Extinction coefficient and absorption index

The extinction coefficient and the absorption index can be calculated from the absorption coefficient of a sample : ${\ displaystyle n ''}$ ${\ displaystyle \ kappa = {\ frac {n ''} {n '}}}$

{\ displaystyle \ alpha \, {\ frac {c} {2 \ omega}} = n '' = n '\ cdot \ kappa}

optics

The quotient after crossing a layer thickness is called the degree of transmission : ${\ displaystyle I (d) / I_ {0}}$ ${\ displaystyle d}$ ${\ displaystyle T}$

{\ displaystyle T = {\ frac {I} {I_ {0}}} = e ^ {- \ alpha d}}

The inverse transmittance is called opacity : ${\ displaystyle O}$

{\ displaystyle O = T ^ {- 1} = {\ frac {I_ {0}} {I}} = e ^ {\ alpha d}}

The negative decadic logarithm of the transmittance, i.e. the decadic logarithm of the opacity, is the extinction : ${\ displaystyle E}$

{\ displaystyle E = - \ lg (T) = \ lg (O) = \ lg \ left ({\ frac {I_ {0}} {I}} \ right) = \ lg (e) \, \ alpha \ , d \ approx 0 {,} 434 \, \ alpha \, d}

X-rays and gamma rays

The rule of thumb for photon energies above 50 keV applies: The higher the energy, the less dense the material and the smaller the atomic number of the material, the lower the linear attenuation coefficient.

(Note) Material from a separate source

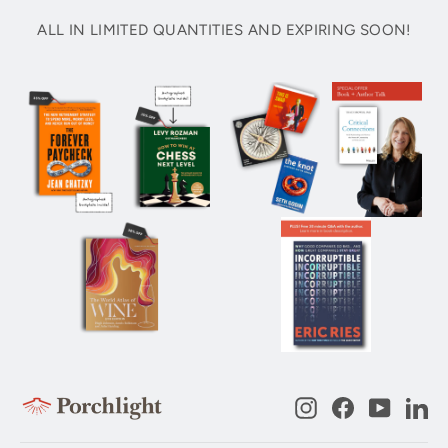
ALL IN LIMITED QUANTITIES AND EXPIRING SOON!
Instagram
Facebook
YouTub
Li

Even at lower energies, the atomic number Z of the material increases steeply (proportional to the 4th power ). This is why lead, with its high density, is the preferred material for shielding . ${\ displaystyle \ mu}$

For practical purposes, the mass attenuation coefficient is often preferred. Multiplied by the density of the material, it gives the linear attenuation coefficient .

literature

Peter H. Hertrich: X-ray technology: basics and applications . Publicis Publishing, 2004, ISBN 978-3-89578-209-1 , pp. 38–44 ( limited preview in Google Book search).
Rudolf Nicoletti, Michael Oberladstätter, Franz König: Measurement technology and instrumentation in nuclear medicine: an introduction . facultas.wuv Universitäts, 2006, ISBN 978-3-85076-795-8 , p. 38–39 ( limited preview in Google Book search).